A: Fourier transform is usually used to get rid of derivative terms. In the exponential the Lagrangian contains derivatives of field $\varphi$ w.r.t. time as well as space. After Fourier transformation you will get an algebraic expression in terms of $\varphi(k)'s$. This will simplify matters for now the expression that you have to integrate is just (exponential of) some algebraic expression in the variables over which you integrate. After all these formal calculations you will get to some diagrammatic rules for computing vacuum to vacuum transition amplitude. One can also use Hamiltonian point of view to get to the same diagrammatic rules as for example is done in Peskin-Schroeder and some other books. However the point that I would like to stress is that most modern QFT textbooks aim to teach QFT only at a practical level, rather than trying to go very deep into clarification of the arguments they use. In fact (interacting) QFT is mathematically not a well defined subject and so most (though not all:-) of arguments presented in textbooks are only at heuristic and formal level. So don't worry if you do not find these arguments very convincing or do not see much motivation behind them. It only means that you are beginning to understand QFT :-) 
A: The essential motivation to transform to momentum space is that the translation invariance of the dynamics and of the vacuum state requires the 2-point Vacuum Expectation Value to be diagonal in the momentum variable. Thus, for the free field we have
$$\left<0\right|\hat\phi(x)\hat\phi(y)\left|0\right>=G(x-y),$$ for some function $G(x-y)$ of the separation $x-y$, where the Fourier transform of this is $$\tilde G(k)=2\pi\delta(k^2-m^2)\theta(k_0).$$
$G$ has to be a function of $x-y$, not of $x$ and $y$ separately, for it to be translation invariant.
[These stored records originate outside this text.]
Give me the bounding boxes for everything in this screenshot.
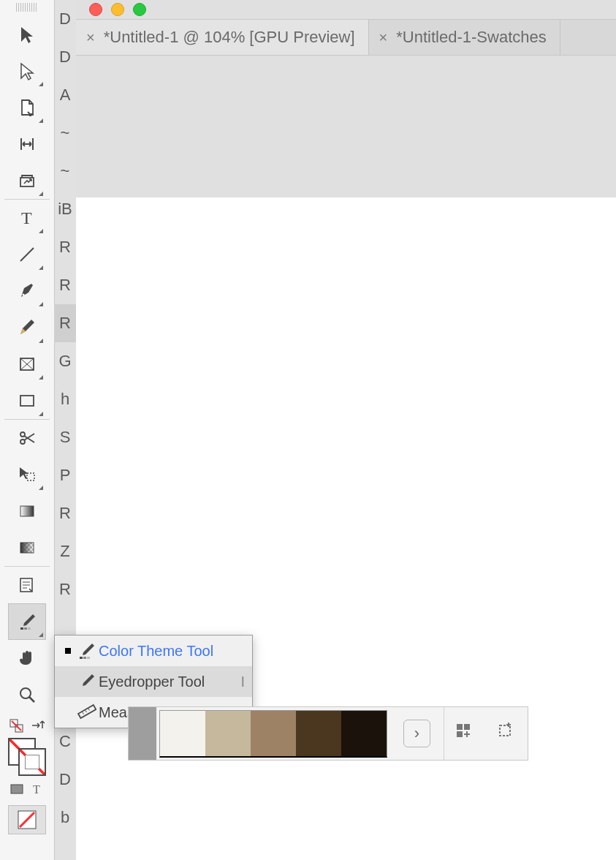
shortcut-marker: A bbox=[54, 76, 76, 114]
window-close-button[interactable] bbox=[89, 3, 102, 16]
fill-stroke-swap-row bbox=[8, 717, 46, 735]
flyout-indicator-icon bbox=[39, 339, 43, 343]
tab-label: *Untitled-1-Swatches bbox=[396, 28, 546, 47]
keyboard-shortcut-column: DDA~~iBRRRGhSPRZRCDb bbox=[54, 0, 76, 860]
direct-selection-tool[interactable] bbox=[8, 53, 46, 89]
svg-rect-2 bbox=[20, 178, 34, 186]
line-tool[interactable] bbox=[8, 236, 46, 273]
pen-tool[interactable] bbox=[8, 273, 46, 309]
flyout-tool-icon bbox=[74, 641, 99, 661]
flyout-item[interactable]: Color Theme Tool bbox=[55, 635, 252, 666]
theme-swatch[interactable] bbox=[341, 710, 387, 758]
svg-line-43 bbox=[88, 709, 90, 711]
page-tool[interactable] bbox=[8, 89, 46, 126]
add-to-libraries-icon[interactable] bbox=[495, 721, 517, 746]
formatting-affects-row: T bbox=[8, 780, 46, 798]
shortcut-marker: Z bbox=[54, 532, 76, 570]
tab-close-icon[interactable]: × bbox=[86, 29, 95, 46]
svg-rect-44 bbox=[457, 724, 463, 730]
shortcut-marker: b bbox=[54, 799, 76, 837]
document-canvas[interactable] bbox=[76, 197, 616, 860]
window-minimize-button[interactable] bbox=[111, 3, 124, 16]
svg-text:T: T bbox=[21, 208, 32, 227]
hand-tool[interactable] bbox=[8, 640, 46, 676]
scissors-tool[interactable] bbox=[8, 420, 46, 456]
document-tab-strip: ×*Untitled-1 @ 104% [GPU Preview]×*Untit… bbox=[76, 19, 616, 56]
type-tool[interactable]: T bbox=[8, 200, 46, 236]
flyout-indicator-icon bbox=[39, 486, 43, 490]
free-transform-tool[interactable] bbox=[8, 456, 46, 493]
add-to-swatches-icon[interactable] bbox=[454, 721, 476, 746]
svg-rect-20 bbox=[20, 543, 34, 553]
gap-tool[interactable] bbox=[8, 126, 46, 162]
toolbar-grip[interactable] bbox=[16, 3, 38, 12]
svg-line-29 bbox=[29, 697, 34, 702]
gradient-feather-tool[interactable] bbox=[8, 529, 46, 566]
flyout-indicator-icon bbox=[39, 412, 43, 416]
shortcut-marker: D bbox=[54, 761, 76, 799]
flyout-tool-icon bbox=[74, 671, 99, 692]
flyout-item-label: Color Theme Tool bbox=[99, 643, 213, 660]
note-tool[interactable] bbox=[8, 567, 46, 603]
flyout-indicator-icon bbox=[39, 82, 43, 86]
theme-swatch[interactable] bbox=[251, 710, 296, 758]
selection-tool[interactable] bbox=[8, 16, 46, 53]
swap-fill-stroke-icon[interactable] bbox=[28, 717, 46, 735]
svg-rect-15 bbox=[20, 506, 34, 516]
shortcut-marker: ~ bbox=[54, 152, 76, 190]
theme-swatch[interactable] bbox=[159, 710, 205, 758]
color-theme-next-button[interactable]: › bbox=[403, 720, 430, 747]
svg-rect-40 bbox=[78, 705, 96, 718]
default-fill-stroke-icon[interactable] bbox=[8, 717, 26, 735]
theme-swatch[interactable] bbox=[205, 710, 251, 758]
flyout-indicator-icon bbox=[39, 118, 43, 123]
flyout-indicator-icon bbox=[39, 633, 43, 637]
stroke-proxy[interactable] bbox=[18, 748, 46, 776]
formatting-text-icon[interactable]: T bbox=[28, 780, 46, 798]
shortcut-marker: S bbox=[54, 418, 76, 456]
content-collector-tool[interactable] bbox=[8, 162, 46, 199]
color-theme-base-swatch[interactable] bbox=[129, 707, 156, 760]
shortcut-marker: P bbox=[54, 456, 76, 494]
svg-line-4 bbox=[20, 248, 34, 261]
tab-close-icon[interactable]: × bbox=[379, 29, 388, 46]
svg-rect-27 bbox=[28, 627, 31, 630]
gradient-swatch-tool[interactable] bbox=[8, 493, 46, 529]
pencil-tool[interactable] bbox=[8, 309, 46, 346]
svg-rect-39 bbox=[87, 657, 90, 659]
color-theme-swatches bbox=[156, 707, 390, 760]
svg-rect-33 bbox=[11, 785, 23, 793]
shortcut-marker: ~ bbox=[54, 114, 76, 152]
svg-rect-9 bbox=[20, 396, 34, 406]
flyout-tool-icon bbox=[74, 702, 99, 723]
flyout-indicator-icon bbox=[39, 302, 43, 306]
formatting-container-icon[interactable] bbox=[8, 780, 26, 798]
color-theme-panel: › bbox=[128, 706, 528, 761]
apply-none-button[interactable] bbox=[8, 805, 46, 834]
svg-rect-46 bbox=[457, 731, 463, 737]
flyout-item-label: Eyedropper Tool bbox=[99, 674, 205, 690]
rectangle-tool[interactable] bbox=[8, 382, 46, 419]
shortcut-marker: R bbox=[54, 304, 76, 342]
window-zoom-button[interactable] bbox=[133, 3, 146, 16]
shortcut-marker: G bbox=[54, 342, 76, 380]
flyout-indicator-icon bbox=[39, 192, 43, 196]
flyout-item[interactable]: Eyedropper ToolI bbox=[55, 666, 252, 697]
document-tab[interactable]: ×*Untitled-1 @ 104% [GPU Preview] bbox=[76, 20, 369, 55]
svg-line-42 bbox=[85, 711, 87, 713]
flyout-shortcut: I bbox=[240, 674, 245, 690]
svg-rect-14 bbox=[27, 473, 34, 480]
svg-rect-37 bbox=[80, 657, 83, 659]
svg-rect-38 bbox=[83, 657, 86, 659]
svg-rect-47 bbox=[500, 725, 510, 736]
zoom-tool[interactable] bbox=[8, 676, 46, 713]
theme-swatch[interactable] bbox=[296, 710, 341, 758]
shortcut-marker: R bbox=[54, 228, 76, 266]
fill-stroke-proxy[interactable] bbox=[8, 738, 46, 776]
document-tab[interactable]: ×*Untitled-1-Swatches bbox=[369, 20, 560, 55]
rectangle-frame-tool[interactable] bbox=[8, 346, 46, 382]
shortcut-marker: R bbox=[54, 266, 76, 304]
shortcut-marker: D bbox=[54, 0, 76, 38]
color-theme-tool[interactable] bbox=[8, 603, 46, 640]
shortcut-marker: D bbox=[54, 38, 76, 76]
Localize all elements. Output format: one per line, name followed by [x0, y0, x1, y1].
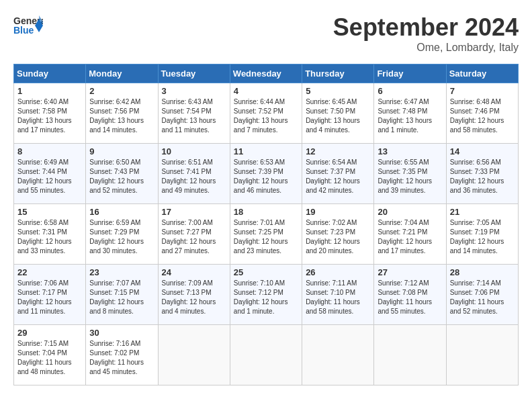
- table-row: 3Sunrise: 6:43 AMSunset: 7:54 PMDaylight…: [158, 83, 230, 144]
- table-row: [374, 325, 446, 385]
- table-row: 14Sunrise: 6:56 AMSunset: 7:33 PMDayligh…: [446, 144, 518, 204]
- col-header-wednesday: Wednesday: [230, 64, 302, 83]
- table-row: [446, 325, 518, 385]
- table-row: 30Sunrise: 7:16 AMSunset: 7:02 PMDayligh…: [86, 325, 158, 385]
- col-header-saturday: Saturday: [446, 64, 518, 83]
- table-row: 17Sunrise: 7:00 AMSunset: 7:27 PMDayligh…: [158, 204, 230, 265]
- title-block: September 2024 Ome, Lombardy, Italy: [333, 13, 519, 54]
- logo-icon: General Blue: [13, 13, 43, 39]
- location: Ome, Lombardy, Italy: [333, 42, 519, 54]
- table-row: 6Sunrise: 6:47 AMSunset: 7:48 PMDaylight…: [374, 83, 446, 144]
- table-row: [158, 325, 230, 385]
- table-row: [230, 325, 302, 385]
- col-header-friday: Friday: [374, 64, 446, 83]
- logo: General Blue: [13, 13, 43, 39]
- table-row: 5Sunrise: 6:45 AMSunset: 7:50 PMDaylight…: [302, 83, 374, 144]
- calendar-table: SundayMondayTuesdayWednesdayThursdayFrid…: [13, 64, 519, 385]
- table-row: 8Sunrise: 6:49 AMSunset: 7:44 PMDaylight…: [14, 144, 86, 204]
- table-row: 7Sunrise: 6:48 AMSunset: 7:46 PMDaylight…: [446, 83, 518, 144]
- table-row: 18Sunrise: 7:01 AMSunset: 7:25 PMDayligh…: [230, 204, 302, 265]
- table-row: 16Sunrise: 6:59 AMSunset: 7:29 PMDayligh…: [86, 204, 158, 265]
- table-row: 22Sunrise: 7:06 AMSunset: 7:17 PMDayligh…: [14, 265, 86, 325]
- table-row: 23Sunrise: 7:07 AMSunset: 7:15 PMDayligh…: [86, 265, 158, 325]
- table-row: 21Sunrise: 7:05 AMSunset: 7:19 PMDayligh…: [446, 204, 518, 265]
- col-header-thursday: Thursday: [302, 64, 374, 83]
- table-row: 27Sunrise: 7:12 AMSunset: 7:08 PMDayligh…: [374, 265, 446, 325]
- col-header-sunday: Sunday: [14, 64, 86, 83]
- table-row: 20Sunrise: 7:04 AMSunset: 7:21 PMDayligh…: [374, 204, 446, 265]
- table-row: [302, 325, 374, 385]
- table-row: 28Sunrise: 7:14 AMSunset: 7:06 PMDayligh…: [446, 265, 518, 325]
- table-row: 29Sunrise: 7:15 AMSunset: 7:04 PMDayligh…: [14, 325, 86, 385]
- svg-text:Blue: Blue: [13, 25, 34, 36]
- table-row: 2Sunrise: 6:42 AMSunset: 7:56 PMDaylight…: [86, 83, 158, 144]
- table-row: 19Sunrise: 7:02 AMSunset: 7:23 PMDayligh…: [302, 204, 374, 265]
- table-row: 12Sunrise: 6:54 AMSunset: 7:37 PMDayligh…: [302, 144, 374, 204]
- table-row: 26Sunrise: 7:11 AMSunset: 7:10 PMDayligh…: [302, 265, 374, 325]
- col-header-tuesday: Tuesday: [158, 64, 230, 83]
- table-row: 10Sunrise: 6:51 AMSunset: 7:41 PMDayligh…: [158, 144, 230, 204]
- table-row: 25Sunrise: 7:10 AMSunset: 7:12 PMDayligh…: [230, 265, 302, 325]
- table-row: 11Sunrise: 6:53 AMSunset: 7:39 PMDayligh…: [230, 144, 302, 204]
- table-row: 9Sunrise: 6:50 AMSunset: 7:43 PMDaylight…: [86, 144, 158, 204]
- table-row: 13Sunrise: 6:55 AMSunset: 7:35 PMDayligh…: [374, 144, 446, 204]
- table-row: 15Sunrise: 6:58 AMSunset: 7:31 PMDayligh…: [14, 204, 86, 265]
- month-title: September 2024: [333, 13, 519, 42]
- col-header-monday: Monday: [86, 64, 158, 83]
- table-row: 1Sunrise: 6:40 AMSunset: 7:58 PMDaylight…: [14, 83, 86, 144]
- table-row: 24Sunrise: 7:09 AMSunset: 7:13 PMDayligh…: [158, 265, 230, 325]
- table-row: 4Sunrise: 6:44 AMSunset: 7:52 PMDaylight…: [230, 83, 302, 144]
In contrast, in real space,
$$G(x-y)=\int 2\pi\delta(k^2-m^2)\theta(k_0)\mathrm{e}^{-\mathrm{i}k\cdot(x-y)}\frac{\mathrm{d}^4k}{(2\pi)^4},$$
which is manifestly not diagonal in the $x$ and $y$ "indices".
If one considers two general "vectors" in the space of operators, $\hat\phi_f=\int\hat\phi(x)f(x)\mathrm{d}^4x$ and a similarly defined $\hat\phi_g=\int\hat\phi(y)g(y)\mathrm{d}^4y$, in the $f$ and $g$ "directions", one obtains
$$\left<0\right|\hat\phi_f^\dagger\hat\phi_g\left|0\right>=\int f^*(x) G(x-y)g(y)\mathrm{d}^4x\mathrm{d}^4y=\int \tilde f^*(k)\tilde G(k)\tilde g(k)\frac{\mathrm{d}^4k}{(2\pi)^4},$$
which hopefully makes clear the Hermitian structure of the inner product this gives us.
Another fact that is vitally important to the Hilbert space structure is manifest in the Fourier space presentation, that the function $G(x-y)$ is positive semi-definite in the Fourier co-ordinates (and hence it is positive semi-definite, but not diagonal, in all coordinates).
Working in the appropriate co-ordinates as always makes computations more compact, and keeps the computations relatively closer to the underlying conceptual structure, but one can use whatever coordinates one likes, or, better, that one can justify using.